Bamsoet: Tak Ada Negara yang Berikan Subsidi BBM Sebesar Indonesia
Pemerintah telah menambah anggaran subsidi BBM, gas, dan listrik hingga menjadi Rp 502 triliun. Ketua MPR Bambang Soesatyo menyebut tidak ada negara di dunia yang memberikan subsidi BBM sebesar Indonesia.
“Tidak ada negara yang memberikan subsidi sebesar itu,” kata Bambang Soesatyo dalam Sidang Tahunan MPR RI dan Pidato Kenegaraan Presiden, Selasa (16/8).
Bambang mengatakan, besarnya subsidi energi tersebut tak lepas dari harga minyak dunia yang mencapai US$ 98 per barel, jauh lebih tinggi dari asumsi APBN 2022 di angka US$ 63 per barel. Lonjakan harga minyak tersebut, menurut dia, juga mempersulit pemerintah untuk menahan tekanan inflasi jika harus kembali menambah subsidi.
Bambang juga menyoroti tantangan sektor fiskal dan moneter yang membayangi Tanah Air. Dari sektor fiskal, menurut dia, pemerintah harus dapat menormalisasi defisit anggaran, menjaga proporsi utang luar negeri terhadap Produk Domestik Bruto alias PDB, dan keberlanjutan pembiayaan infrastruktur. Sementara dari sektor moneter, Indonesia harus mengendalikan laju inflasi, menjaga cadangan devisa, dan menjaga stabilitas nilai tukar rupiah.

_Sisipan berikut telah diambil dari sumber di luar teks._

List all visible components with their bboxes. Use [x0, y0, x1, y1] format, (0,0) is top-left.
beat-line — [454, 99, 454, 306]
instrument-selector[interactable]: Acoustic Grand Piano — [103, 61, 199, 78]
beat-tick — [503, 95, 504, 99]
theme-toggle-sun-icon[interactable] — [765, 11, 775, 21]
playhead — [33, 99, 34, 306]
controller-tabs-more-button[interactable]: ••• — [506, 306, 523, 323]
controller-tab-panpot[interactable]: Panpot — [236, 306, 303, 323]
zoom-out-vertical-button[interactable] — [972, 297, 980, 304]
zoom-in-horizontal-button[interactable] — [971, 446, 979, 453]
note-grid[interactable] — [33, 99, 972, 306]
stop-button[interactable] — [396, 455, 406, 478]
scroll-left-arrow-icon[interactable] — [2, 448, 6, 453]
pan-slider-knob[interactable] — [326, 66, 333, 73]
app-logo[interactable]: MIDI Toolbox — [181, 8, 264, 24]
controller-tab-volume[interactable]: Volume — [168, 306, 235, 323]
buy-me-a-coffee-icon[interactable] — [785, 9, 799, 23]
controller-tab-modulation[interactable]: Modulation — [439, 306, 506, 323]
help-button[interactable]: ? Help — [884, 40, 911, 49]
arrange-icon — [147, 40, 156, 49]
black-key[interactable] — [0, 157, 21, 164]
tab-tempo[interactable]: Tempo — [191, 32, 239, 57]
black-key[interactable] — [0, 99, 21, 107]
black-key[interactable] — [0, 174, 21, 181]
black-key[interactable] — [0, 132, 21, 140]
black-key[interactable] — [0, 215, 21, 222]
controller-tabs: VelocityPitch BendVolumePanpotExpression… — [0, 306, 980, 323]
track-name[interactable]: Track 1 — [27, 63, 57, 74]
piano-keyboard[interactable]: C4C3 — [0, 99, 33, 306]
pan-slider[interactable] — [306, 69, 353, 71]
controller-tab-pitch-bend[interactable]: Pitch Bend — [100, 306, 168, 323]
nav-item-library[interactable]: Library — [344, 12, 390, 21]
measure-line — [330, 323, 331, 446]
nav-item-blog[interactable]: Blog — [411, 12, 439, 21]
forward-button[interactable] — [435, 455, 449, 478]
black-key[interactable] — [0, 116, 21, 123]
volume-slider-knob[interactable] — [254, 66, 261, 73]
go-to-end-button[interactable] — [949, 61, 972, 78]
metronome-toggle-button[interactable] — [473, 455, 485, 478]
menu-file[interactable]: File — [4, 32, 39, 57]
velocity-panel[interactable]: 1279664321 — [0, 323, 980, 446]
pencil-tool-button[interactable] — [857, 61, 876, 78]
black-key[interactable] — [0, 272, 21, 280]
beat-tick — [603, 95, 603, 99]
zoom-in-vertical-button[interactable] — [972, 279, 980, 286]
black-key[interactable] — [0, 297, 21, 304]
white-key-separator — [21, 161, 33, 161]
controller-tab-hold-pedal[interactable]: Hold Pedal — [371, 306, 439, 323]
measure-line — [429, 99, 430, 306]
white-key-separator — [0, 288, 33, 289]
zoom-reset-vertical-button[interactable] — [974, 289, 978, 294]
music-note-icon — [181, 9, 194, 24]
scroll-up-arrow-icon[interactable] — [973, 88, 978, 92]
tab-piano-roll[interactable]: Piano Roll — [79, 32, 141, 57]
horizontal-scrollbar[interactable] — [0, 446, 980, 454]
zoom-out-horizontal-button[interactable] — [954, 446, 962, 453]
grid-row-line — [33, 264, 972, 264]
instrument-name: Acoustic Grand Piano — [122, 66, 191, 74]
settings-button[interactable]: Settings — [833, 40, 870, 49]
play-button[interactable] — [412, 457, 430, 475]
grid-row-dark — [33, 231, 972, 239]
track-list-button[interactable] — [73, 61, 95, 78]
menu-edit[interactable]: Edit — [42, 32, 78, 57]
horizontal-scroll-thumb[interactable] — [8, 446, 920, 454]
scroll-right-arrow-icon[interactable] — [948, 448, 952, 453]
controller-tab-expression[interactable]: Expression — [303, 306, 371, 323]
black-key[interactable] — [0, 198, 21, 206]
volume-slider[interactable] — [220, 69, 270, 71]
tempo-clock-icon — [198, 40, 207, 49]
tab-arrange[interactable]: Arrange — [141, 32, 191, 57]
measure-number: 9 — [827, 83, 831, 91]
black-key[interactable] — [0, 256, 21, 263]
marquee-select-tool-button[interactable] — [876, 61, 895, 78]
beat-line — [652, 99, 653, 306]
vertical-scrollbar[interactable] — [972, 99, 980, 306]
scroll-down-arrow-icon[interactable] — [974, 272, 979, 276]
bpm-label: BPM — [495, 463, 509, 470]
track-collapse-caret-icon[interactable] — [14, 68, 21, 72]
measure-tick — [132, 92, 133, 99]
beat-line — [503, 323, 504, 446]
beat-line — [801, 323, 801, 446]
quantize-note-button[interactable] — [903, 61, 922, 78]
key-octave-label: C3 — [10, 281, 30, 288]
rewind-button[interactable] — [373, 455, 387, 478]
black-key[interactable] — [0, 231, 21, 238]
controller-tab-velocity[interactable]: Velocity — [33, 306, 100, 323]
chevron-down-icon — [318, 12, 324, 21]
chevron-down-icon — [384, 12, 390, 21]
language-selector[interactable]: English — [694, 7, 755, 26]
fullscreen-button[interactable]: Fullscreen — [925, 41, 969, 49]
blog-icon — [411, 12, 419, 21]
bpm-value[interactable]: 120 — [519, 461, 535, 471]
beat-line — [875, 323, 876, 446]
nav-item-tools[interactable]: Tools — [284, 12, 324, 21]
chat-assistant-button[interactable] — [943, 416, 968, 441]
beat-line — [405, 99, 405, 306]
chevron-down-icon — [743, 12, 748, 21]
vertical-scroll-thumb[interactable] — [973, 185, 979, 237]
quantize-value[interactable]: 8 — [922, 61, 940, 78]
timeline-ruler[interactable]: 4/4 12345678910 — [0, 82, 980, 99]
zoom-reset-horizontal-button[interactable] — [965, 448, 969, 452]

“Defisit anggaran yang harus kembali ke angka kurang dari 3% pada tahun 2023 menjadi tantangan utama karena kondisi pemulihan yang tidak menentu,” ujar Bambang.
Di sisi lain, menurut dia, peningkatan utang yang signifikan menimbulkan beban pembayaran bunga tambahan. Untuk itu, menurut dia, strategi yang dapat digunakan pemerintah adalam jangka pendek adalah menyusun prioritas dan realokasi anggaran. Sementara dalam jangka panjang, menurut dia, pemerintah harus memiliki perencanaan pembayaran utang sedikitnya dalam jangka 30 tahun ke depan.

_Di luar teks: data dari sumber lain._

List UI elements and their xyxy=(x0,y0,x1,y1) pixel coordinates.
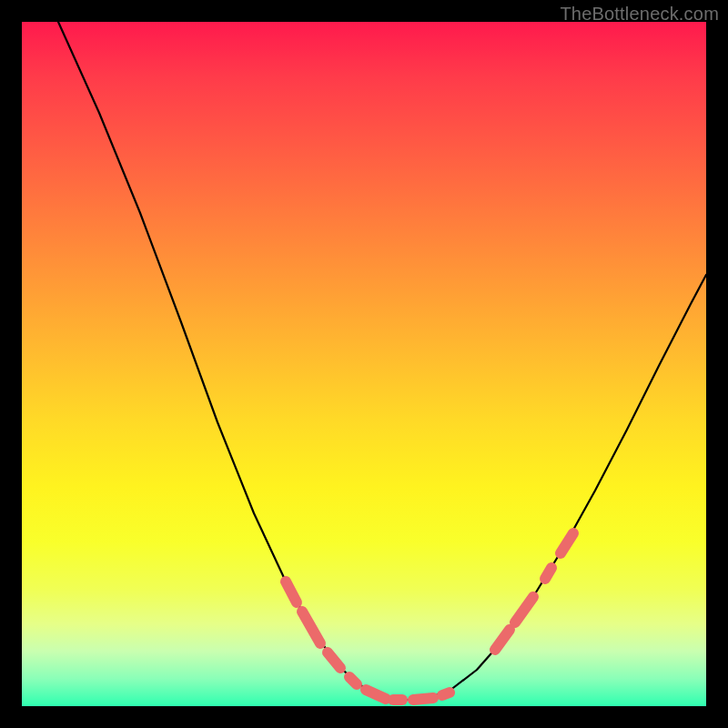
curve-marker xyxy=(366,690,386,699)
curve-marker xyxy=(545,568,551,579)
bottleneck-curve xyxy=(58,22,706,700)
curve-marker xyxy=(286,581,297,602)
curve-marker xyxy=(328,652,340,668)
watermark-label: TheBottleneck.com xyxy=(560,4,719,25)
curve-marker xyxy=(495,630,510,650)
curve-marker xyxy=(302,612,320,643)
marker-group xyxy=(286,533,573,700)
curve-marker xyxy=(413,698,433,700)
curve-marker xyxy=(349,677,357,684)
bottleneck-curve-svg xyxy=(22,22,706,706)
chart-plot-area xyxy=(22,22,706,706)
curve-marker xyxy=(561,533,573,553)
curve-marker xyxy=(442,693,450,695)
curve-marker xyxy=(515,597,533,622)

Pemerintah saat ini harus memilih antara menaikkan harga bahan bakar minyak (BBM) atau menambah anggaran subsidi dan kompensasi energi di tengah ancaman kuota BBM bersubsidi khususnya Pertalite yang menipis. Namun demikian, Kementerian Keuangan mengatakan masih terus memonitor perkembangan konsumsi BBM terkini. Staf Ahli Bidang Pengeluaran Negara Kementerian Keuangan Made Arya Wijaya mengatakan pemerintah masih mengkaji dua pilihan tersebut dan memastikan kenaikan harga BBM bersubsidi sebagai opsi terakhir.
"Kebijakan penyesuaian harga merupakan pilihan yang terakhir," ujarnya kepada Katadata.co.id, Senin (15/8).

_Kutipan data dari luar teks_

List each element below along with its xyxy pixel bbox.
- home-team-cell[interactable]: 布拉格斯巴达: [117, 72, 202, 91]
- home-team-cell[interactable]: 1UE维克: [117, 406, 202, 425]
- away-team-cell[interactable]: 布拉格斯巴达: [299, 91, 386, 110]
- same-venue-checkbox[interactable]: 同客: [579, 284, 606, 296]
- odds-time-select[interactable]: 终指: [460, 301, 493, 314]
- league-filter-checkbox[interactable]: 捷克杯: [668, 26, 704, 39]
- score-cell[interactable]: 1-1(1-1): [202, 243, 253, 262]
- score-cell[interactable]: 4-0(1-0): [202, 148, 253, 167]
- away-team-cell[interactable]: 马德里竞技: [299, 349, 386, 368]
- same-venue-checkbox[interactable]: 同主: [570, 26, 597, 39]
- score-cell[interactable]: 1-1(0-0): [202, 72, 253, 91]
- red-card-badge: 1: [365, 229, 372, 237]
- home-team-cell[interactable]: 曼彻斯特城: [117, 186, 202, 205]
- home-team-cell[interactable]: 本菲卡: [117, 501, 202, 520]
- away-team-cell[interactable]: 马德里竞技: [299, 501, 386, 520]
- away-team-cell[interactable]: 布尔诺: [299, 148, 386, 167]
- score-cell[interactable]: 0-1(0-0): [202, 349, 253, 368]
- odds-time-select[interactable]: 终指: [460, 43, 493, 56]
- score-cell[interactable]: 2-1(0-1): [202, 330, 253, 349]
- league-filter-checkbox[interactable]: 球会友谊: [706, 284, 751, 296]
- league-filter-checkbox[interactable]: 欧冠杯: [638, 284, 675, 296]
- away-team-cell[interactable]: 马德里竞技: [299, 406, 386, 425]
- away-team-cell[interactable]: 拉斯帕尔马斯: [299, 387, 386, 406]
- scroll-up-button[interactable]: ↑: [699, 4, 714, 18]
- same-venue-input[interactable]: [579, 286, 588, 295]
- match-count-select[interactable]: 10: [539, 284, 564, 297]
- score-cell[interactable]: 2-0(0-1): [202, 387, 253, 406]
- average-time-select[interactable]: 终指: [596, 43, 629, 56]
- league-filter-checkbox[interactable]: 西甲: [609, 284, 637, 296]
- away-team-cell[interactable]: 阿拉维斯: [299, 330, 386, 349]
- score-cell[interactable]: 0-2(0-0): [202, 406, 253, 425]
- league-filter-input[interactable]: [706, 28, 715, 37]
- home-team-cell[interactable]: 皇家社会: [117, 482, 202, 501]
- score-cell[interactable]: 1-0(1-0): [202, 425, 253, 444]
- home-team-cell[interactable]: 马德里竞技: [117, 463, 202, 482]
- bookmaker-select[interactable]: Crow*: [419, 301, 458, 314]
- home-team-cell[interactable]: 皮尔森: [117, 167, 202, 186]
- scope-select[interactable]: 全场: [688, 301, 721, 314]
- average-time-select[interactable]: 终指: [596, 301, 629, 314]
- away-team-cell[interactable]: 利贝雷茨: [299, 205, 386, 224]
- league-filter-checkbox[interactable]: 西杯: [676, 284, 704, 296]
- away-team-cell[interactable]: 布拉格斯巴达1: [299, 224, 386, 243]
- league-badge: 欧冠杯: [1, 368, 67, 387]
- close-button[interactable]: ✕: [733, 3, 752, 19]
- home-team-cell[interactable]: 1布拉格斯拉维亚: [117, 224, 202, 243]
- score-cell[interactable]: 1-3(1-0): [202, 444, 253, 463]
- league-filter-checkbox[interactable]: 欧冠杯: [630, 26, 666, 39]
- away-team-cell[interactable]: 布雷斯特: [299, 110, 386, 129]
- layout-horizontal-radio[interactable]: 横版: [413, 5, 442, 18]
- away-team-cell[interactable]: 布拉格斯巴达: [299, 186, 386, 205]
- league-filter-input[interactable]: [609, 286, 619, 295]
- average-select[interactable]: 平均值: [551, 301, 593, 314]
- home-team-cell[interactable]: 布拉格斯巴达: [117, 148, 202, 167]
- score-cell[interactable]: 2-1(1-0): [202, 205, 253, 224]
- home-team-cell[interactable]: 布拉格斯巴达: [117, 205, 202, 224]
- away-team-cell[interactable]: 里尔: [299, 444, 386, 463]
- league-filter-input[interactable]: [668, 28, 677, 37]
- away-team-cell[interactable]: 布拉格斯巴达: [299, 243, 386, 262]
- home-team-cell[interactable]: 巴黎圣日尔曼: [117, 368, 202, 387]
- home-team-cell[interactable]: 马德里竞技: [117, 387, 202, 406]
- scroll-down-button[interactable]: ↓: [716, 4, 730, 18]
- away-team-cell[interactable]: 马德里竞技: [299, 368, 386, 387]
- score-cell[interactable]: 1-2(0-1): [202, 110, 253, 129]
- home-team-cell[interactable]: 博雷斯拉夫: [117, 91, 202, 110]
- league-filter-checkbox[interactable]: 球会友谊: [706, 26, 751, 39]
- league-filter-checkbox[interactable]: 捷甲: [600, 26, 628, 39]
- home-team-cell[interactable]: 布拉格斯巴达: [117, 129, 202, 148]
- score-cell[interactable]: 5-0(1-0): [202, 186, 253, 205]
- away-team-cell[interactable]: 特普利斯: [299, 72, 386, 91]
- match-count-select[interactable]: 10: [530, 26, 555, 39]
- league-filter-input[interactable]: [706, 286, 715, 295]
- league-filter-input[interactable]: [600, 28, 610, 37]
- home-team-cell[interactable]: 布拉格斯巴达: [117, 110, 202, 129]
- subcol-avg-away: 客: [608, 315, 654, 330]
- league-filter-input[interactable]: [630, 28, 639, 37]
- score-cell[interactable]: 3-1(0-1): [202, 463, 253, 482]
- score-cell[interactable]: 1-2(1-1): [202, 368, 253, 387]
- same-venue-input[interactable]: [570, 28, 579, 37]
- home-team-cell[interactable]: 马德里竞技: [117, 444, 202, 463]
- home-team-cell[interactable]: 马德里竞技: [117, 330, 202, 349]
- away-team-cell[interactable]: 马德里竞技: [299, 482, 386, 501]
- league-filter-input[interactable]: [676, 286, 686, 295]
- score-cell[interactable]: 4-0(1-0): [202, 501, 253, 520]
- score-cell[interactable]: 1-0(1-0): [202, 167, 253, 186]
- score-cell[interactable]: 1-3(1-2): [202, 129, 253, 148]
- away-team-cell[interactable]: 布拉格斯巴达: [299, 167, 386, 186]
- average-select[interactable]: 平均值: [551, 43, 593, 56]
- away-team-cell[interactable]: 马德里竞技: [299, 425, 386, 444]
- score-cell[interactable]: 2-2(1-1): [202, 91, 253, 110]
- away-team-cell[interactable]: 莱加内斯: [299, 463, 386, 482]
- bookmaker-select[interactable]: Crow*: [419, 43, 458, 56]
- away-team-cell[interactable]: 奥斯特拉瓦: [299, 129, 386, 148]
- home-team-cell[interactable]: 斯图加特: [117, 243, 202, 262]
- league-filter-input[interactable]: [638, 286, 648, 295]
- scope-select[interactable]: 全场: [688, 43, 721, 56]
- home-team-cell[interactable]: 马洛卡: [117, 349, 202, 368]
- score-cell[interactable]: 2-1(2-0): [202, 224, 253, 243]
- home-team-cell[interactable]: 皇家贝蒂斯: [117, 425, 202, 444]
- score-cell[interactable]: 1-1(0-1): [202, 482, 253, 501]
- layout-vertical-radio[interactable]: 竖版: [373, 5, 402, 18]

Anggota BPH Migas Saleh Abdurrahman mengatakan saat ini kuota Pertalite hanya tersisa 27% atau 6,2 juta kl. Padahal rata-rata konsumsi Pertalite per bulan mencapai 2,4 juta kl. Sedangkan kuota solar bersubsidi tersisa 33,6% atau 5 juta kl sampai akhir tahun dengan rata-rata penyerapan BBM Solar di angka 1,41 juta kl. Saleh mengatakan pemerintah dan DPR sudah mengajukan kenaikan kuota Pertalite menjadi sekitar 29 juta kl.
"Sudah diajukan ke pemerintah, menunggu putusan dari Kemenkeu," kata Saleh kepada Katadata.co.id.
Susiwijino mengatakan, pemerintah akan membuat harga BBM tidak akan terlalu memberatkan masyarakat jika harus memilih untuk menaikkan harga. Selain itu, pemerintah akan menyiapkan tambahan berbagai bantuan sosial.